Bodybuilding: Give Your Abs A Turbo Boost

  • To increase the size of your abs, you must train regularly. To achieve this, it is important to strengthen the entire abdominal area and not focus on one particular muscle, or you may stagnate. 
  • To reduce your levels of fat, a cutting diet is necessary.This is an unbeatable solution for getting ripped. It consists of eating a healthier, more balanced diet and also trying out a complementary physical activity like cardio training, which is ideal for burning fat.
  • To sculpt your abs, there is an effective method. There are two key factors in making the much-coveted six-pack visible: big abs and a low level of fat

1. Six Pack Abs- The 2 Key Factors Of Success

To ensure that the six-pack you have been longing for makes an appearance, 2 things are essential:

  • Your abs must be big
  • Your level of fat must be low

The recipe for flawless abs:

  • To increase the size of your abs, you must train regularly
  • To reduce your levels of fat, you need to follow a cutting diet

Ideally, the combination of these two elements will give you perfectly visible abs. However, if you are not reached this level, all is not lost!

These factors offset each other: thus, even if your abs are not big but you are relatively lean, they will be visible. Similarly, your abs will be well-defined if they are big and you have a little bit of fat.

2. Sculpting The Abs

To mould your abs, time for a turbo boost! You can work on these little muscles without too much difficulty and make rapid progress. They won't drain your boundless energy.

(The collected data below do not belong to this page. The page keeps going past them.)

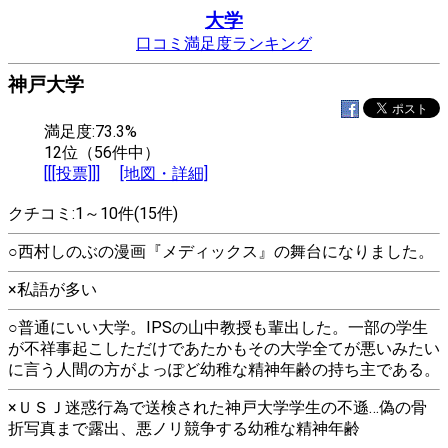
大学
口コミ満足度ランキング
神戸大学
満足度:73.3%
12位（56件中）
[[[投票]]]
[地図・詳細]
クチコミ:1～10件(15件)
○西村しのぶの漫画『メディックス』の舞台になりました。
×私語が多い
○普通にいい大学。IPSの山中教授も輩出した。一部の学生
が不祥事起こしただけであたかもその大学全てが悪いみたい
に言う人間の方がよっぽど幼稚な精神年齢の持ち主である。
×ＵＳＪ迷惑行為で送検された神戸大学学生の不遜…偽の骨
折写真まで露出、悪ノリ競争する幼稚な精神年齢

There is no point in doing hundreds of repetitions of crunches to get your abs to bulge. What's more, you run the risk of stagnating.
Just one exercise is enough to build them up. Each set must be completed in an average time of 25 seconds to ensure a correct workout (about ten controlled repetitions with the use of additional weights to develop muscle volume). 

Allow yourself 1 minute of recovery between each set and do not exceed 100 repetitions per session. Focus on the contraction of the muscles.
Train two or three times a week, at the end of a weight training session, for example.

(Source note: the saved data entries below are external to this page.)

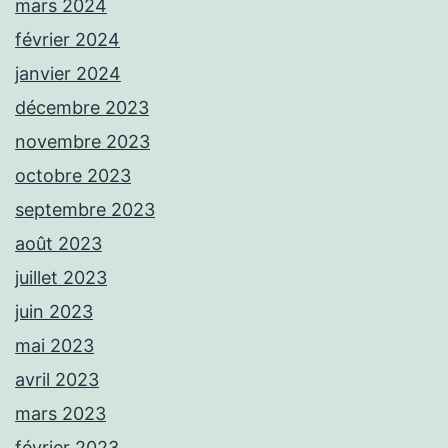
mars 2024
février 2024
janvier 2024
décembre 2023
novembre 2023
octobre 2023
septembre 2023
août 2023
juillet 2023
juin 2023
mai 2023
avril 2023
mars 2023
février 2023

Keep in mind that it is important to strengthen the entire abdominal area and not focus on one particular muscle, or you may stagnate.
Following this guideline, you will complete the following exercises:

  • An exercise on the rectus abdominis
  • An exercise for oblique muscles
  • An exercise on the transverse abdominis

3. Cutting

Without going to the extreme of a draconian diet, choose a healthier and more balanced diet with less fat and carbs and a moderate increase in protein.

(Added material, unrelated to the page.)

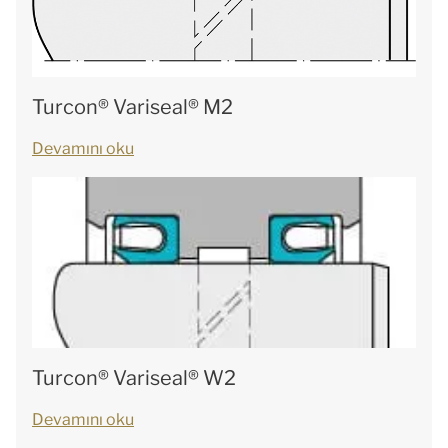
Turcon® Variseal® M2
Devamını oku
Turcon® Variseal® W2
Devamını oku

You can also try a complementary physical activity like cardio training, which is perfect for burning fat.

Without going overboard with excessively intense weight training sessions which will lead to overtraining, your regular sessions will be sufficient to burn off large amounts of energy. The effects of the cutting diet will come sooner.

By reaching a cutting level of 10-12% of your fat, you should see results emerge sooner. Above this rate, the lower part of the abs will not be visible.
In order to get the much-coveted six-pack with perfectly ripped and toned abs, reduce this percentage to 10%: you will achieve perfection!

Important: the shape of your "six-pack" is defined by your genes (tendinous insertions) as well as by your physical activity.